The Problem With How Most Teams Run Kong
If you set up Kong the default way, everything lives together — routing, policy enforcement, plugin execution, live traffic handling. One deployment doing all the things.
It works. Until it doesn't.
When traffic spikes, you scale up. But you're scaling the control plane too, which barely does anything at runtime. You're paying compute for config management that gets touched only when something changes — not on every request.
That was us. Scaling more than we needed to, paying for it, and not realizing why.
Splitting Control Plane from Data Plane
The data plane is hot. It handles every live request, every millisecond, 24/7. It needs to be fast, lean, and close to your services.

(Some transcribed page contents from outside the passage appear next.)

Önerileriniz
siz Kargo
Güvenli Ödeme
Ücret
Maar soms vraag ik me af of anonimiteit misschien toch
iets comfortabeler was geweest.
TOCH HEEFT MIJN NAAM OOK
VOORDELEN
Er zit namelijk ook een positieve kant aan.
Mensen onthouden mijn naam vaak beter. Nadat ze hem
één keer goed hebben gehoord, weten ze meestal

The control plane is cold. It pushes config — route definitions, plugin settings, policy changes. It fires when something changes, then sits quiet.
When you separate them:
- Data plane scales with your actual traffic
- Control plane runs small and cheap, sized for config ops not request volume
- You stop paying for compute you're not using
That architectural change alone dropped our gateway infra cost by 34%. No feature removal. No degraded performance. Just stop running one thing at the scale of another.
Then We Added Plugins — And Kong Became Something Else
This is where it gets interesting. Once the infra is clean, you can actually think about what Kong should be doing for your stack.
JWT Validation at the Gateway
Every request carries a token. Kong verifies it before the request gets anywhere near a service. No valid token, request dies at the edge.
Your services stop writing auth logic entirely. No more 12 slightly different JWT implementations across 12 services. One place, one standard, enforced consistently.
plugins:
- name: jwt
config:
secret_is_base64: false
claims_to_verify:
- exp
OAuth 2.0 for Third-Party Integrations
Handled at the gateway, not scattered across services. External partners authenticate once at the edge. Your internal services never see unauthenticated traffic.
Rate Limiting Per Consumer, Not Just Per Route
This is the one most teams miss. Route-level rate limiting is blunt. Consumer-level rate limiting is precise.
plugins:
- name: rate-limiting
consumer: free-tier
config:
minute: 100
- name: rate-limiting
consumer: enterprise
config:
minute: 10000
Same plugin, same gateway, different policy per JWT claim. Free tier gets 100 req/min. Enterprise gets 10,000. Zero application code involved.
Request Transformation
Strip headers you don't want passing through to services. Inject headers your services expect. Normalize payloads from external partners sending data in formats your team didn't design for — all before the request touches your backend.
IP Whitelisting on Internal Routes
Certain paths accessible only from known sources. One config block. Applies across the entire stack.
What This Actually Changed
Before: auth logic lived in every service. Every team implemented it differently. Every security audit found inconsistencies. Every new service started from scratch building things that had already been built six times.
After: the gateway owns identity, rate policy, request shape, and access control. Services own business logic. That boundary is clean and it stays clean.
When we did a security audit post-migration, the findings dropped significantly. Not because we wrote better application code — we hadn't touched it. Because we moved the security surface to one place and made it consistent.
The Architecture That Came Out of This
External Traffic
│
▼
[Kong Data Plane] ◄──── [Kong Control Plane] (small, separate, cheap)
│ │
JWT auth Config push
Rate limiting Plugin management
Request transform Route definitions
IP whitelist
│
▼
[Your Services] ←── Business logic only
The data plane is the only thing in the hot path. The control plane is a config server. Your services are finally just services.
TL;DR
- Split control plane from data plane → stop scaling what doesn't need to scale
- JWT at the gateway → services never handle auth again
- Per-consumer rate limiting → fine-grained control without application changes
- Request transformation → normalize at the edge, not inside your code
- One security surface → consistent, auditable, maintainable
If you're running Kong as a glorified reverse proxy, you're leaving most of its value on the table.